With Portuguese cuisine in Dubai currently peaking at Nando’s (okay, a slight exaggeration), there’s plenty of room for a fantastic restaurant to flourish, and Avillez believes that a different style of food and Portuguese hospitality will help it stand out among the 11,000 or so other venues in the city.
And while Portuguese cuisine may not have found its niche in the Middle East yet, Avillez says he sees its influence everywhere.
“Every time I travel worldwide I can see big relations with Portuguese gastronomy. We conquered more than 50 countries and we left a lot of influence. So what we are today is this big melting pot of everything that we did, everything that happened in the past. What I do today is also that. Everything I’ve tasted since I started to eat, but also my history, my genes. Also the history of Portugal and the world.”
Tasca also represents a rest from what Avellez calls the “responsibility” of Belcanto’s Michelin stars.
He compares it to winning gold in the Olympics, saying: “The medal you win and you put in your bedroom and it stays there. The Michelin star they give you and they can take it away after one year. So the responsibility is huge. More than that, for me, I was the first Portuguese in Lisbon to get a Michelin star so it was extra responsibility but also a great honour for me and my team.”
Avillez was also the first to have two stars in Lisbon when Belcanto was awarded its second in 2014, which he calls “special”, but says that all that really matters to him is that “people sit at the table and have an amazing experience”.
He was perhaps always destined to be among the Michelin greats, with a gastronomic education coming from the likes of Alain Ducasse (one of only two chefs to hold 21 stars in his career) and Ferran Adria (chef of El Bulli, the first restaurant to top the Worlds 50 Best Restaurants list five times), and he holds the pair in high esteem.
“I think both of the different styles were important for me,” he explains. “With Ducasse and the French cuisine I learned more about the basics and the techniques. With Ferran I learned to sit outside the box, and maybe I did an upgrade to not think about the box and to let your creativity go further and further.
“The French had the big tradition in classic food and they developed the so called nouvelle cuisine, but they had a lot of rules. When we think about creativity, the rules start to disappear and the only rule is it has to be very good.

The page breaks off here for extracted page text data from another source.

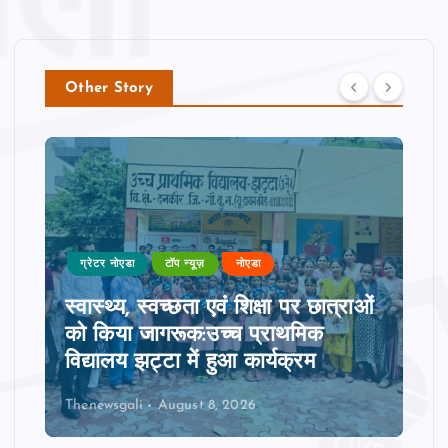
Other Story
ग्रेटर नोएडा
टॉप न्यूज़
नोएडा
स्वास्थ्य, स्वच्छता एवं शिक्षा पर छात्राओं
को किया जागरूक:उच्च प्राथमिक
विद्यालय झट्टा में हुआ कार्यक्रम
Thenewsgali
August 8, 2026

“So I learned that with Ferran. I was with him from season 2007 and I looked every day in his eyes and saw the creativity, but more than that, the genius inside of him and saw the fear inside of him. And that’s human, and that’s very important, and that made me want to be better and better.”
That hunt to keep improving still exists in Avillez, who cites Juan Roca (chef at three star restaurant El Celler de Can Roca in Spain) and Rene Redzepi (of two star Noma in Copenhagen) as two of many chefs around the world that impress him at the moment.

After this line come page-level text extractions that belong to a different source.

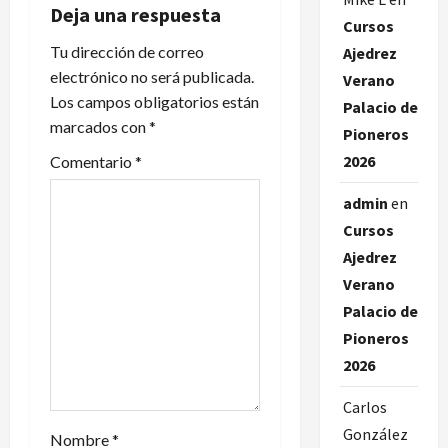
a
Deja una respuesta
Cursos
c
Tu dirección de correo
Ajedrez
electrónico no será publicada.
Verano
i
Los campos obligatorios están
Palacio de
marcados con
*
ó
Pioneros
2026
Comentario
*
n
admin
en
d
Cursos
e
Ajedrez
Verano
e
Palacio de
n
Pioneros
2026
t
Carlos
r
González
Nombre
*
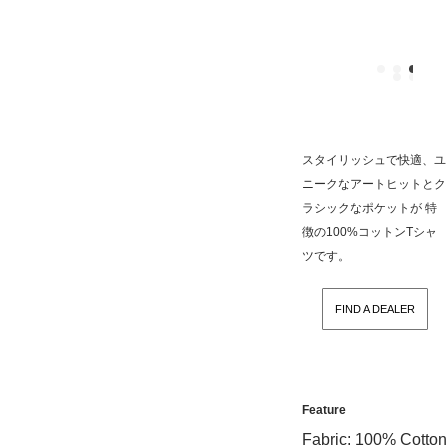
スタイリッシュで快適、ユ
ニークなアートヒットとク
ラシックなポケットが 特
徴の100%コットンTシャ
ツです。
FIND A DEALER
Feature
Fabric: 100% Cotton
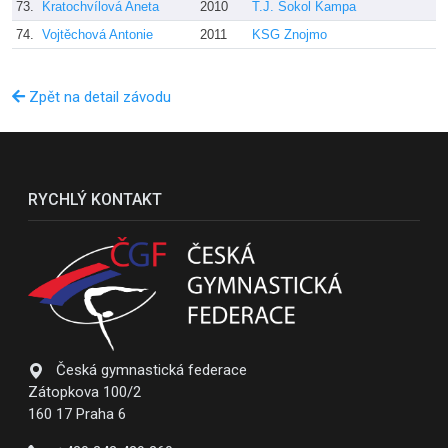
73.
Kratochvílová Aneta
2010
T.J. Sokol Kampa
S
74.
Vojtěchová Antonie
2011
KSG Znojmo
K
Zpět na detail závodu
RYCHLÝ KONTAKT
Česká gymnastická federace
Zátopkova 100/2
160 17 Praha 6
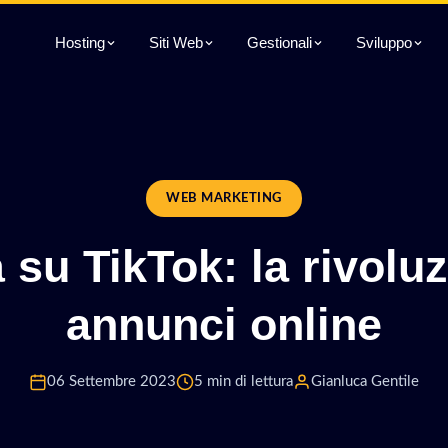
Hosting
Siti Web
Gestionali
Sviluppo
WEB MARKETING
 su TikTok: la rivolu
annunci online
06 Settembre 2023
5 min di lettura
Gianluca Gentile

“The good thing about this sector is you learn until you die”, he says. “Even in Portugal when I travel one hour and a half from my house I discover new things. I go to someone’s house and taste a dish I’ve never tasted before.”
Avillez has come a long way from that dream to open a 22-seat restaurant, and he knows it, saying he has “achieved 100 times more than I ever imagined”. But as he continues to learn, he continues to dream bigger and wants to put Portuguese cuisine on the map.

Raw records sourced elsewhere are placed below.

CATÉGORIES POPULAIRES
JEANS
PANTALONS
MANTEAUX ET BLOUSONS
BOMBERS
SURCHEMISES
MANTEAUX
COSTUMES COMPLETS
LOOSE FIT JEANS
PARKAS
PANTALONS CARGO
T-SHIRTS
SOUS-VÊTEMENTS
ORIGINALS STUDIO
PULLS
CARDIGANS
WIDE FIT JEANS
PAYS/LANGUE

He says: “We want to promote Portugal’s gastronomy, to promote Portugal’s brand all around the world. Maybe one day to have a third Michelin star, maybe one day to go up on the [World’s 50 Best Restaurant’s] list.
“But more than that I need to be comfortable in what I am doing and to maintain the family style management that we have. Now the team’s got bigger with a new family here in Dubai — people from 15-20 different countries. That’s very special.”